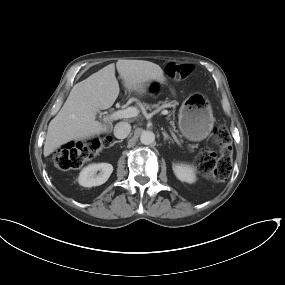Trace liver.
I'll list each match as a JSON object with an SVG mask.
<instances>
[{
	"label": "liver",
	"mask_w": 285,
	"mask_h": 285,
	"mask_svg": "<svg viewBox=\"0 0 285 285\" xmlns=\"http://www.w3.org/2000/svg\"><path fill=\"white\" fill-rule=\"evenodd\" d=\"M116 68L129 91L146 92L151 81L163 83L161 67L144 60H118ZM120 92L115 77V64H109L75 84L58 114L50 121L44 143V156H49L71 141L94 138L107 130L96 121L99 110L110 108Z\"/></svg>",
	"instance_id": "6515ba94"
}]
</instances>
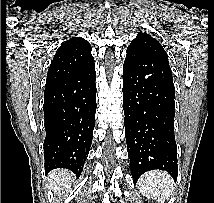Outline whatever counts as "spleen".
<instances>
[{
    "label": "spleen",
    "instance_id": "spleen-1",
    "mask_svg": "<svg viewBox=\"0 0 214 203\" xmlns=\"http://www.w3.org/2000/svg\"><path fill=\"white\" fill-rule=\"evenodd\" d=\"M138 184L143 196L160 203H165L173 190L172 178L162 171L147 172L140 178Z\"/></svg>",
    "mask_w": 214,
    "mask_h": 203
}]
</instances>
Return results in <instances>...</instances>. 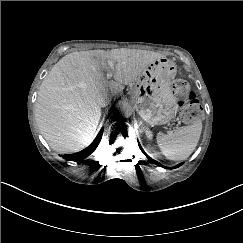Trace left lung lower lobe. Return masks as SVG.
<instances>
[{
	"mask_svg": "<svg viewBox=\"0 0 243 243\" xmlns=\"http://www.w3.org/2000/svg\"><path fill=\"white\" fill-rule=\"evenodd\" d=\"M139 147H140V149L142 150V152L146 155V153L144 152V150L142 149V147L140 146V144H139ZM146 156H147V155H146ZM147 158H148L152 163H154V164H156V165H158V166H161V167H164V168H168V167H165V166L161 165L160 163L156 162L155 160L151 159L149 156H147ZM181 165H182V163L178 164V165L175 166V167L169 168V169L177 168V167H179V166H181Z\"/></svg>",
	"mask_w": 243,
	"mask_h": 243,
	"instance_id": "obj_1",
	"label": "left lung lower lobe"
}]
</instances>
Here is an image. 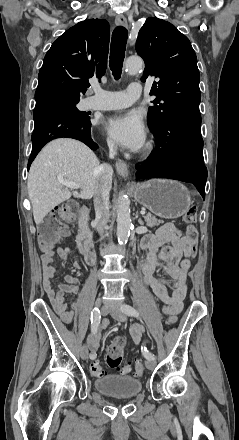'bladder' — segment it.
I'll use <instances>...</instances> for the list:
<instances>
[{
    "label": "bladder",
    "mask_w": 239,
    "mask_h": 440,
    "mask_svg": "<svg viewBox=\"0 0 239 440\" xmlns=\"http://www.w3.org/2000/svg\"><path fill=\"white\" fill-rule=\"evenodd\" d=\"M94 387L105 396L123 399L137 396L142 391V382L128 375H109L95 379Z\"/></svg>",
    "instance_id": "bladder-1"
}]
</instances>
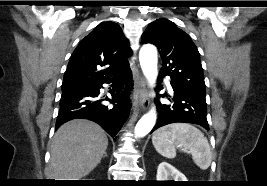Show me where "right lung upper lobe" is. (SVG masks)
<instances>
[{"label": "right lung upper lobe", "mask_w": 267, "mask_h": 186, "mask_svg": "<svg viewBox=\"0 0 267 186\" xmlns=\"http://www.w3.org/2000/svg\"><path fill=\"white\" fill-rule=\"evenodd\" d=\"M132 55L120 26L102 22L76 47L64 74L63 86L109 77L129 65ZM108 65L107 68L100 69Z\"/></svg>", "instance_id": "cb5924a9"}]
</instances>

> [Task to complete] The lines you need are those with the word "label"; list them from the entries.

> [Answer]
	"label": "liver",
    "label": "spleen",
	"label": "left lung lower lobe"
    "label": "bladder",
[{"label": "right lung upper lobe", "mask_w": 267, "mask_h": 186, "mask_svg": "<svg viewBox=\"0 0 267 186\" xmlns=\"http://www.w3.org/2000/svg\"><path fill=\"white\" fill-rule=\"evenodd\" d=\"M132 55L120 26L102 22L76 47L64 74L63 86L109 77L129 65ZM108 65L107 68L100 69Z\"/></svg>", "instance_id": "cb5924a9"}]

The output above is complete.